Rusk Media is a mobile-first digital entertainment company that creates, distributes, and monetizes shows built for Gen Z and younger millennial audiences. The latest Rusk Media funding update is a ₹100 crore pre-Series C round led by Nazara Technologies, with InfoEdge Ventures, IvyCap Ventures, and a consortium led by Audacity VC joining in. Young viewers don’t consume entertainment the way legacy TV — or even broad, catch-all OTT catalogs — were built to serve them. Founded in 2019 by Mayank Yadav, Shantanu Singh, and Karanvir Sofat, Rusk has spent the past few years trying to turn that gap into a repeatable IP business.
The headline isn’t just the cheque size. It’s what the company wants to do with it: push its biggest franchises into new languages and overseas markets. It also wants to put more weight behind Alright! TV, launch new sports and audio-first formats for Gen Z and Gen Alpha, and build proprietary AI production tools that could cut costs and speed up release cycles. Nazara and Audacity will also take board seats. This wasn’t a passive bet.
What is Rusk Media and how does it work?
Rusk Media works like a full-stack entertainment studio for the phone screen. It develops original fiction and unscripted shows. It also makes animation, vertical dramas, and live formats, then distributes them across social platforms, OTT partners, and its own app instead of depending on a single outlet. That matters because it gives the company multiple shots at monetization — ad sales, brand integrations, platform licensing, and direct audience ownership through Alright! TV.
Its operating model is broader than a normal YouTube-first content shop. Rusk runs a studio arm for franchise IP and a digital network that includes Alright! and other youth-focused brands. It also runs an ads business that sells content-led campaigns to marketers. On the company side, that means one team can create a show. Another can amplify distribution, while a third can package commercial inventory around it. It’s not elegant on paper. But it’s practical.
Alright! TV is the clearest direct-to-consumer piece in the stack. The app is built around daily drama and scripted entertainment, and it has crossed 500K+ downloads on Google Play. Outside the app, the broader Alright! digital network has 50M+ monthly viewers in India, while Rusk overall has entertained 100M+ people globally. That gives the company a useful ladder: discover on social, binge on OTT, and retain on owned surfaces.

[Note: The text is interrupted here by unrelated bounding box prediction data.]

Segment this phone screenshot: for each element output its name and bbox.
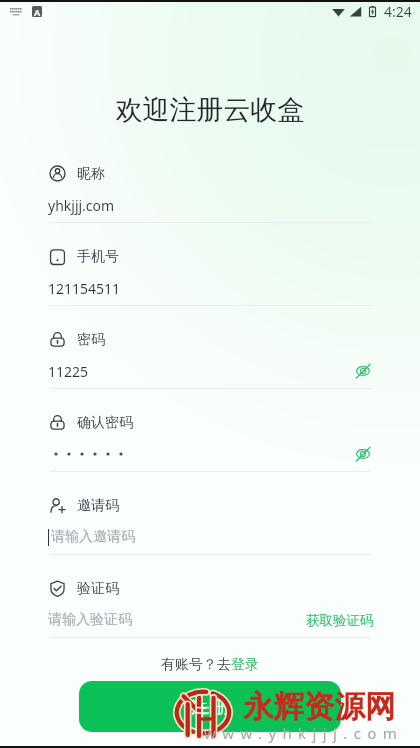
staticText: 验证码	[77, 580, 119, 598]
staticText: www.yhkjjj.com	[204, 723, 404, 743]
button[interactable]	[48, 443, 352, 465]
button[interactable]: 注 册	[79, 681, 341, 732]
button[interactable]: 请输入邀请码	[48, 526, 374, 548]
button[interactable]: 请输入验证码	[48, 609, 306, 631]
staticText: 昵称	[77, 165, 105, 183]
staticText: A	[34, 6, 41, 17]
staticText: 有账号？去	[161, 656, 231, 674]
button[interactable]: 121154511	[48, 277, 374, 299]
button[interactable]: 获取验证码	[306, 609, 374, 631]
staticText: 密码	[77, 331, 105, 349]
button[interactable]: 11225	[48, 360, 352, 382]
staticText: 确认密码	[77, 414, 133, 432]
staticText: 请输入验证码	[48, 611, 132, 629]
staticText: 登录	[231, 656, 259, 674]
button[interactable]: 有账号？去	[161, 656, 259, 674]
button[interactable]: Toggle password visibility	[352, 443, 374, 465]
staticText: 邀请码	[77, 497, 119, 515]
staticText: 获取验证码	[306, 612, 374, 629]
button[interactable]: yhkjjj.com	[48, 194, 374, 216]
staticText: 121154511	[48, 279, 121, 298]
staticText: 永辉资源网	[243, 688, 396, 726]
staticText: 欢迎注册云收盒	[0, 93, 420, 127]
staticText: 注 册	[191, 695, 230, 718]
staticText: yhkjjj.com	[48, 196, 115, 215]
staticText: 11225	[48, 362, 89, 381]
button[interactable]: Toggle password visibility	[352, 360, 374, 382]
staticText: 手机号	[77, 248, 119, 266]
staticText: 4:24	[384, 2, 412, 21]
staticText: 请输入邀请码	[51, 528, 135, 546]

Rusk isn’t starting from zero on programming. Its site lists franchise titles across scripted and unscripted categories, including Playground with 25M+ viewers, Battleground with 20M+ viewers, Engaged with 5M+ viewers, and School Friends with 5M+ viewers. So when management talks about dubbing hits and taking them abroad, it’s talking about existing IP that has already found an audience. Not just ideas sitting in a deck.
Who founded Rusk Media and what has it built?
The founding story
Rusk Media was started in 2019 by Mayank Yadav, Shantanu Singh, and Karanvir Sofat. The thesis was simple: mobile-native audiences were spending tons of time online, but a lot of premium Indian entertainment still looked like it had been designed for older TV habits. Earlier interviews with Yadav made the company’s original ambition pretty blunt — build “premium content for every Indian smart phone user.”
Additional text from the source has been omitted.